Problem requirements: Wherever "SiêuThi" turns up in the entries, copy out the line that holds it.

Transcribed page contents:
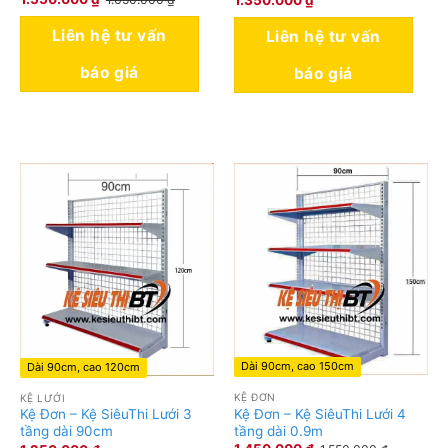
Liên hệ tư vấn
Liên hệ tư vấn
báo giá
báo giá
Dài 90cm, cao 150cm
Dài 90cm, cao 120cm
KỆ ĐƠN
KỆ LƯỚI
Kệ Đơn – Kệ SiêuThi Lưới 4
Kệ Đơn – Kệ SiêuThi Lưới 3
tầng dài 0.9m
tầng dài 90cm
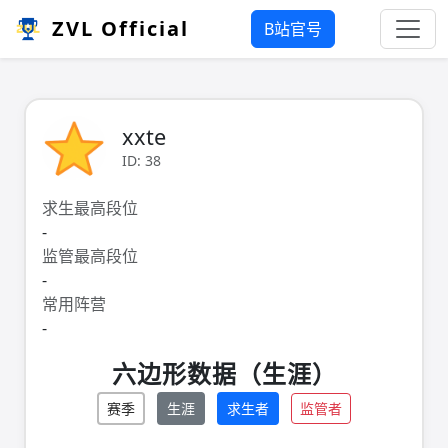
ZVL Official
B站官号
xxte
ID: 38
求生最高段位
-
监管最高段位
-
常用阵营
-
六边形数据（生涯）
赛季
生涯
求生者
监管者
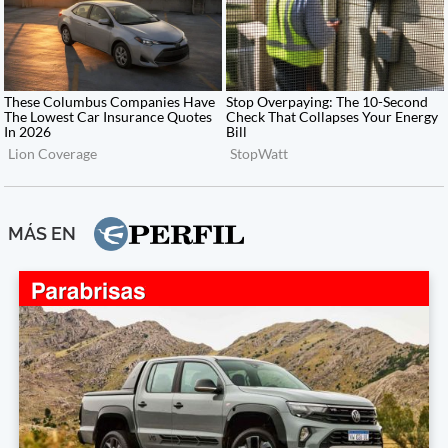
MÁS EN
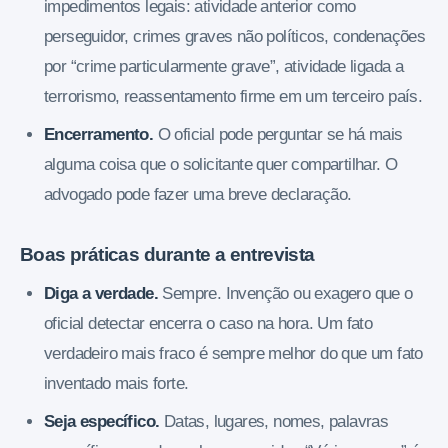
impedimentos legais: atividade anterior como
perseguidor, crimes graves não políticos, condenações
por “crime particularmente grave”, atividade ligada a
terrorismo, reassentamento firme em um terceiro país.
Encerramento.
O oficial pode perguntar se há mais
alguma coisa que o solicitante quer compartilhar. O
advogado pode fazer uma breve declaração.
Boas práticas durante a entrevista
Diga a verdade.
Sempre. Invenção ou exagero que o
oficial detectar encerra o caso na hora. Um fato
verdadeiro mais fraco é sempre melhor do que um fato
inventado mais forte.
Seja específico.
Datas, lugares, nomes, palavras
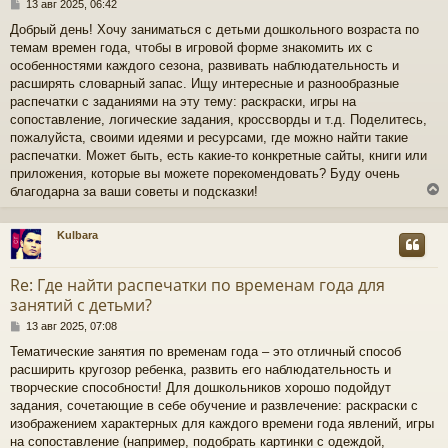
С
13 авг 2025, 06:42
о
Добрый день! Хочу заниматься с детьми дошкольного возраста по
о
темам времен года, чтобы в игровой форме знакомить их с
б
щ
особенностями каждого сезона, развивать наблюдательность и
е
расширять словарный запас. Ищу интересные и разнообразные
н
распечатки с заданиями на эту тему: раскраски, игры на
и
сопоставление, логические задания, кроссворды и т.д. Поделитесь,
е
пожалуйста, своими идеями и ресурсами, где можно найти такие
распечатки. Может быть, есть какие-то конкретные сайты, книги или
приложения, которые вы можете порекомендовать? Буду очень
благодарна за ваши советы и подсказки!
Kulbara
у
т
Re: Где найти распечатки по временам года для
ь
занятий с детьми?
с
С
13 авг 2025, 07:08
к
о
Тематические занятия по временам года – это отличный способ
о
расширить кругозор ребенка, развить его наблюдательность и
б
ч
щ
творческие способности! Для дошкольников хорошо подойдут
е
задания, сочетающие в себе обучение и развлечение: раскраски с
н
изображением характерных для каждого времени года явлений, игры
у
и
на сопоставление (например, подобрать картинки с одеждой,
е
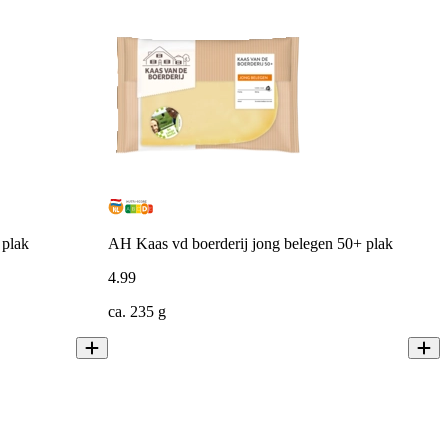
 plak
AH Kaas vd boerderij jong belegen 50+ plak
4
.
99
ca. 235 g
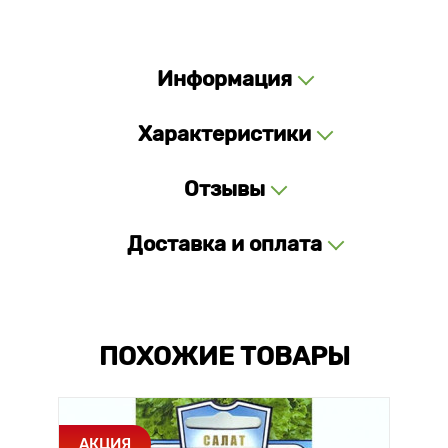
Информация
Характеристики
Отзывы
Доставка и оплата
ПОХОЖИЕ ТОВАРЫ
АКЦИЯ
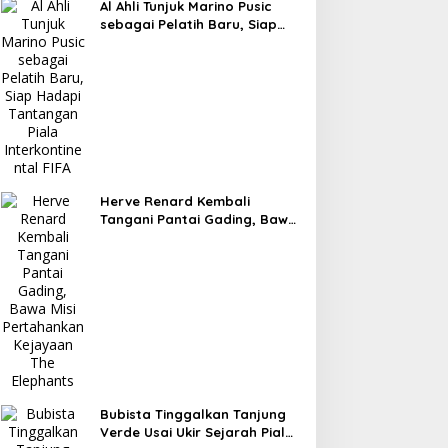
Al Ahli Tunjuk Marino Pusic
sebagai Pelatih Baru, Siap
Hadapi Tantangan Piala
Interkontinental FIFA
Herve Renard Kembali
Tangani Pantai Gading, Bawa
Misi Pertahankan Kejayaan
The Elephants
Bubista Tinggalkan Tanjung
Verde Usai Ukir Sejarah Piala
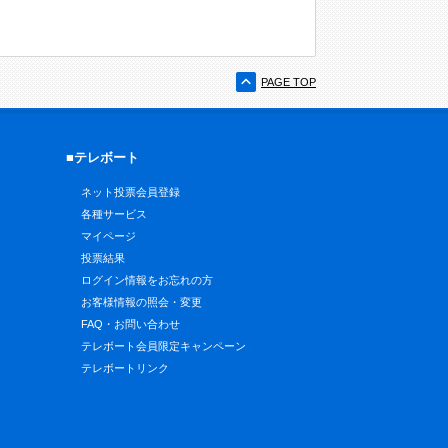
PAGE TOP
■テレボート
ネット投票会員登録
各種サービス
マイページ
投票結果
ログイン情報をお忘れの方
お客様情報の照会・変更
FAQ・お問い合わせ
テレボート会員限定キャンペーン
テレボートリンク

Response to this exercise:
Kệ Đơn – Kệ SiêuThi Lưới 4
Kệ Đơn – Kệ SiêuThi Lưới 3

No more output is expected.